Great sales copywriting has driven worldwide success for Groupon
You’re by now probably aware of Groupon. No? It’s a group-buying website out of Chicago since 2008. Now running in nearly 40 UK towns and cities the company advertises limited deals on behalf on various businesses. Different offers each day covering things such as meal deals, visit to local attractions such as zoos or theme parks, tennis coaching and other personal instruction, massages, spa breaks, hotel visits, cinema tickets, sunglasses etc.

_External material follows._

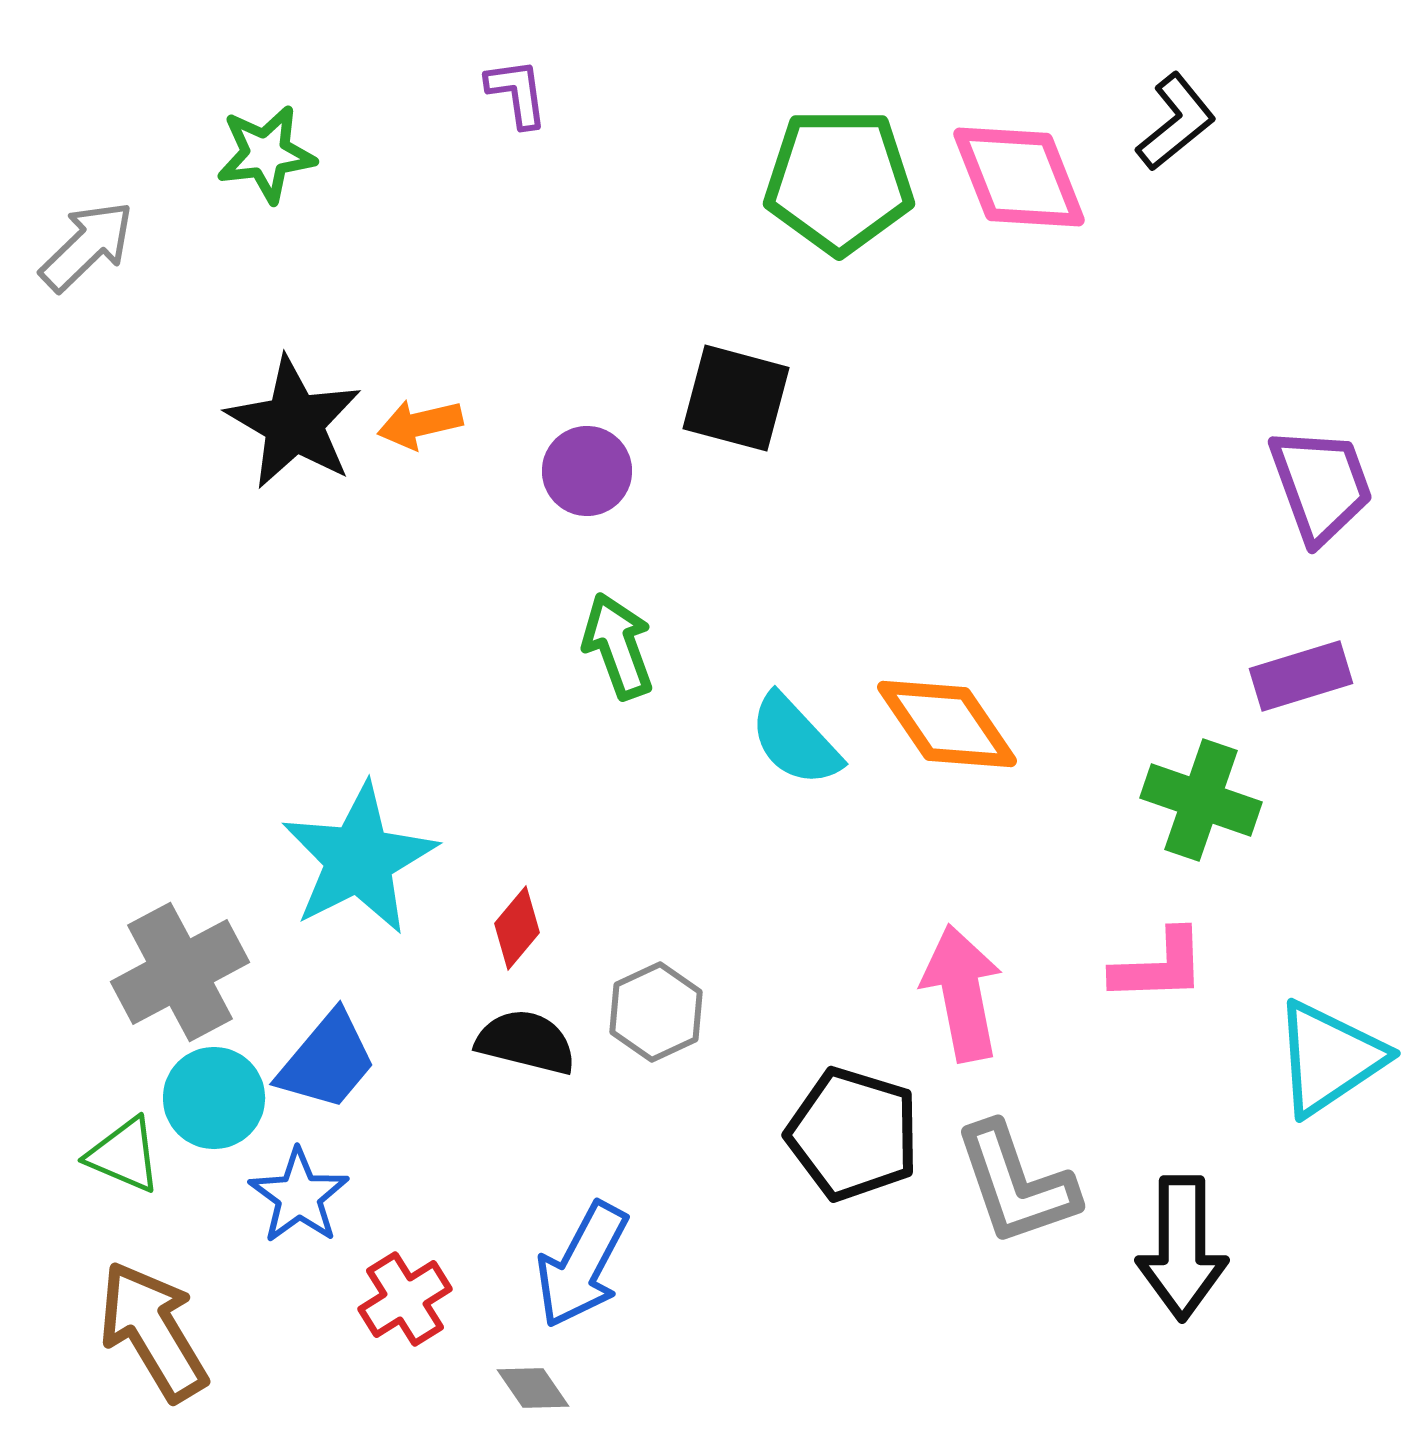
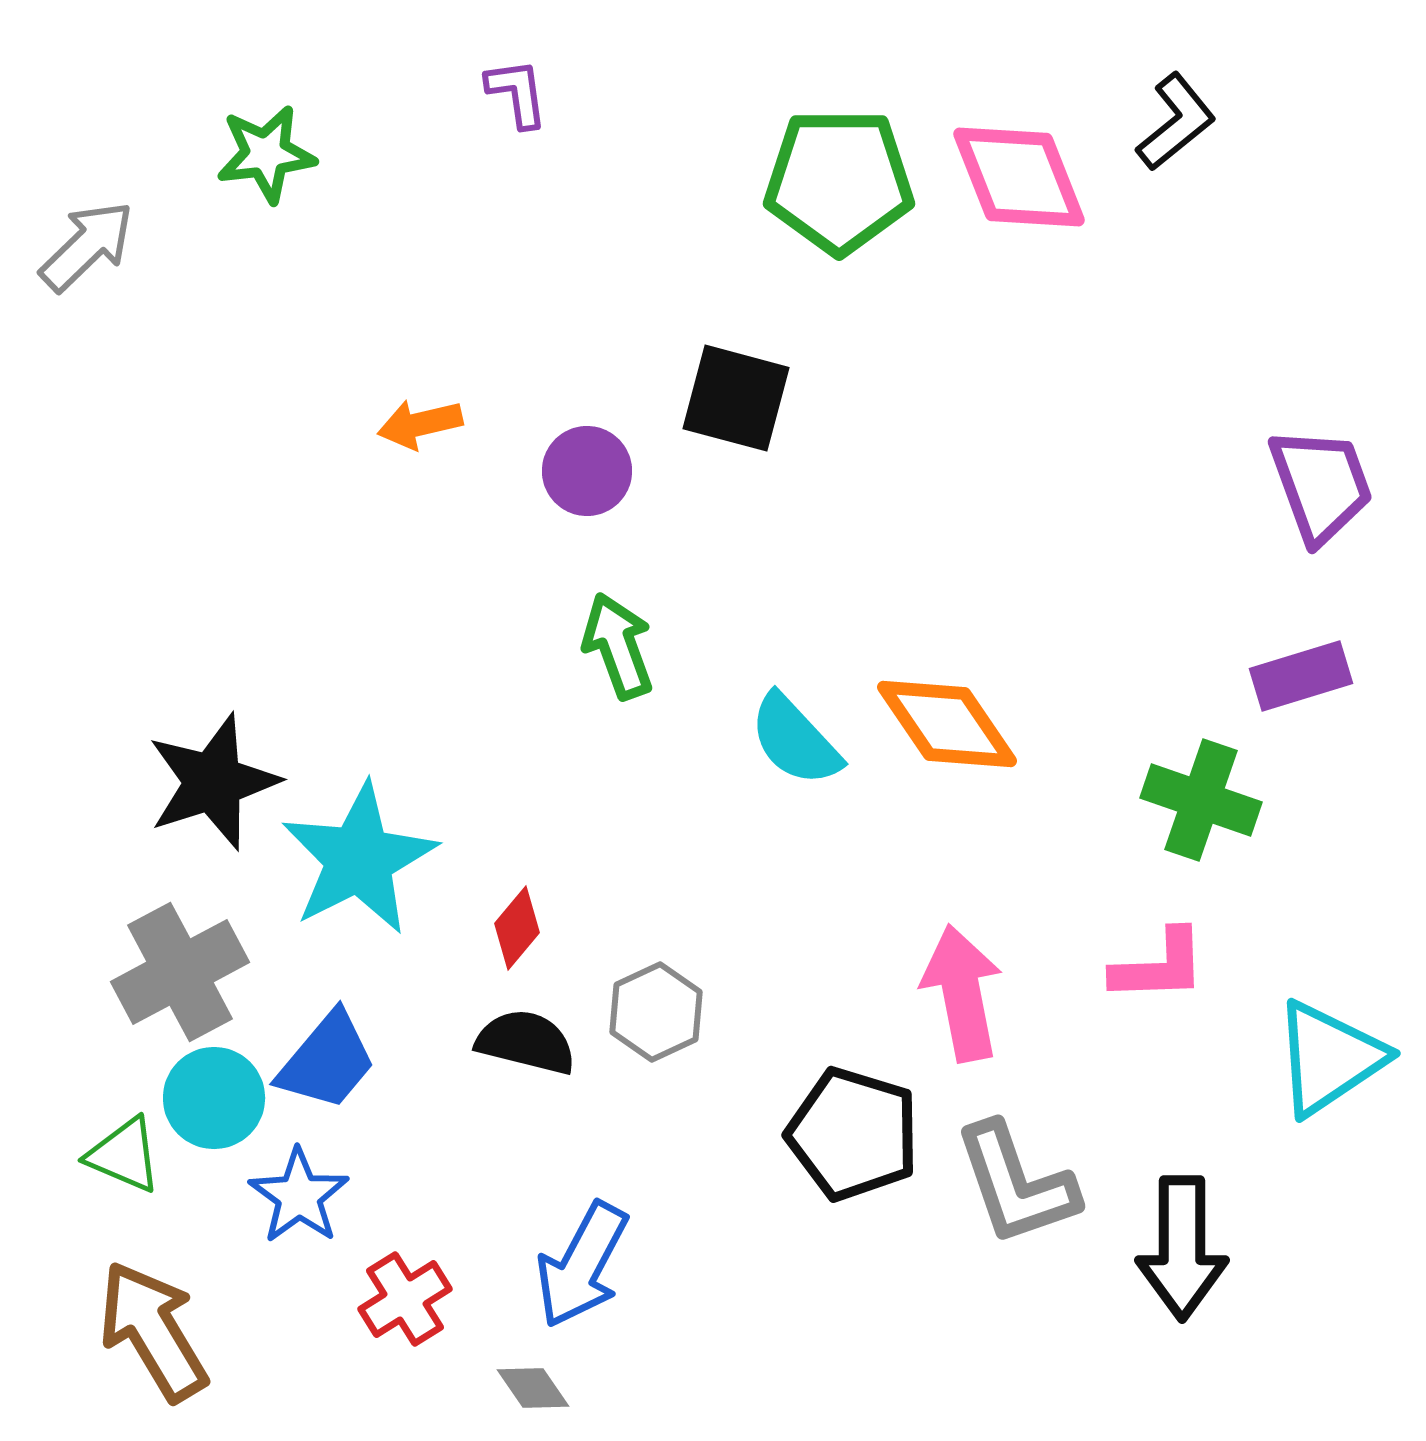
black star: moved 81 px left, 359 px down; rotated 24 degrees clockwise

The popularity of group buying and voucher based marketing has gone through the roof over the last year or so. 35 million users in more than 300 local markets (Manchester copywriters prepared to work for very little take note) says one thing and one thing only – ‘kerching’ . Groupon is storming it. With Businessweek reporting that the company is in line to make as much as $500 million this year there’s little surprise that Google in their pursuit of ‘local’ have recently put in a $6 billion bid for the company. An offer rejected by Groupon’s owners. It’s not just Google who are smitten by deep discounts and daily deals. Earlier this month Amazon invested $175 million in LivingSocial.com.

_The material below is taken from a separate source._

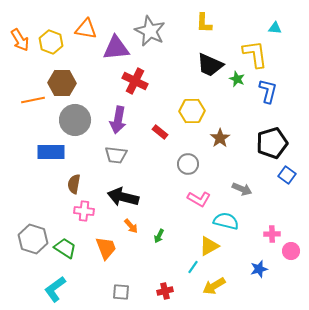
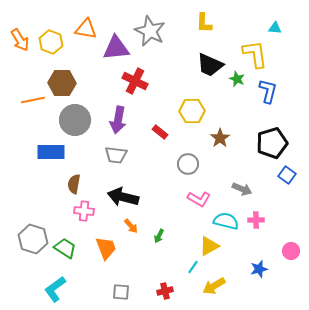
pink cross at (272, 234): moved 16 px left, 14 px up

In short – Internet voucher sites are the hot ticket. Groupon the hottest.
What has turned Groupon from Charles Hawtrey into Georges St Pierre in the blink of a barmaid? Ninja business skills? Tendulkar like timing? An ancient Mesopotamian blessing? Pleeeease somebody stop me…
The art of the copywriter
The answer … as both of you reading this copywriting blog have probably guessed… is… copywriting (did my ‘art of the copywriter’ header give it away?). Whether you are HBO, 23, slightly ‘wacky’ and love their style guide, or not, you have to give Groupon credit for their efforts in delivering a consistent voice. For taking a step back and applying their own techniques and copy editing style guide . And much of what they have to say is refreshingly… fresh. Take this example from their Narrative Point of View section in the Voice Guide.
Minimize the use of the 2nd person. Sometimes using the 2nd person is easily avoidable, and sometimes it’s highly useful (ex: the deal sentence). If you write a sentence in the 2nd person, and then discover that you could just as easily remove the “you’s” and “your’s” without using the passive voice and it still reads naturally, do that. When you do use the 2nd person, make sure to spread it out. Consecutive sentences specifically addressing the reader generally feel grating.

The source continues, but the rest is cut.